Julie Shenton is the Lead Pharmacist and Continuous Improvement Lead for West Midlands LCRN. Julie is a strong advocate for clinical research and explains more about what advantages community pharmacies have to offer when delivering clinical research:
“Community Pharmacies are more accessible than other healthcare providers. People with long term conditions see the pharmacist more frequently than they see their GP, which means we have a different level of access to those patients. But also there are more pharmacies than GP surgeries and hospitals and we have longer opening hours. Plus people can just pop into a pharmacy without an appointment. I think there is a statistic that says about 96% of people can get to a pharmacy either by foot or public transport in less than 20 minutes.

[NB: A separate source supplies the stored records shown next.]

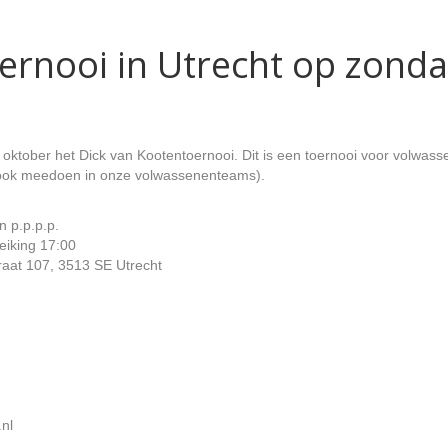
ernooi in Utrecht op zonda
oktober het Dick van Kootentoernooi. Dit is een toernooi voor volwas
 ook meedoen in onze volwassenenteams).
n p.p.p.p.
reiking 17:00
traat 107, 3513 SE Utrecht
nl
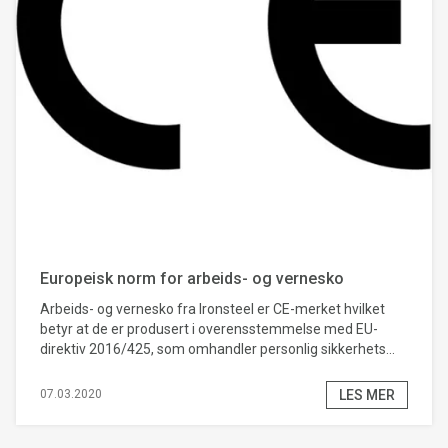
Europeisk norm for arbeids- og vernesko
Arbeids- og vernesko fra Ironsteel er CE-merket hvilket
betyr at de er produsert i overensstemmelse med EU-
direktiv 2016/425, som omhandler personlig sikkerhets...
LES MER
07.03.2020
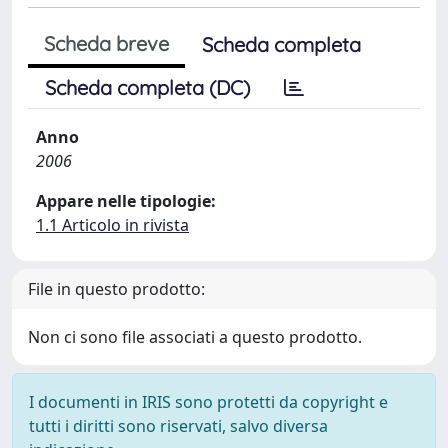
Scheda breve
Scheda completa
Scheda completa (DC)
Anno
2006
Appare nelle tipologie:
1.1 Articolo in rivista
File in questo prodotto:
Non ci sono file associati a questo prodotto.
I documenti in IRIS sono protetti da copyright e
tutti i diritti sono riservati, salvo diversa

“We can also access harder to reach patient populations and different patient populations to GPs. For example, some people might not know if they need to visit a GP and may instead visit a pharmacy for advice about what they believe to be minor ailments. So it may be that we can access a patient population at a different stage of their disease progression. Community pharmacies certainly have a lot to offer and we’d like to see more researchers tapping into that resource.”
Rococo closed to recruitment April 2015 with good data completion, having recruited 163 participants. The study results demonstrated that, although there was little change in cough severity, the OTC cough medicine ‘Unicough’ was associated with greater reductions in acute cough symptoms than a simple linctus generally prescribed by GPs.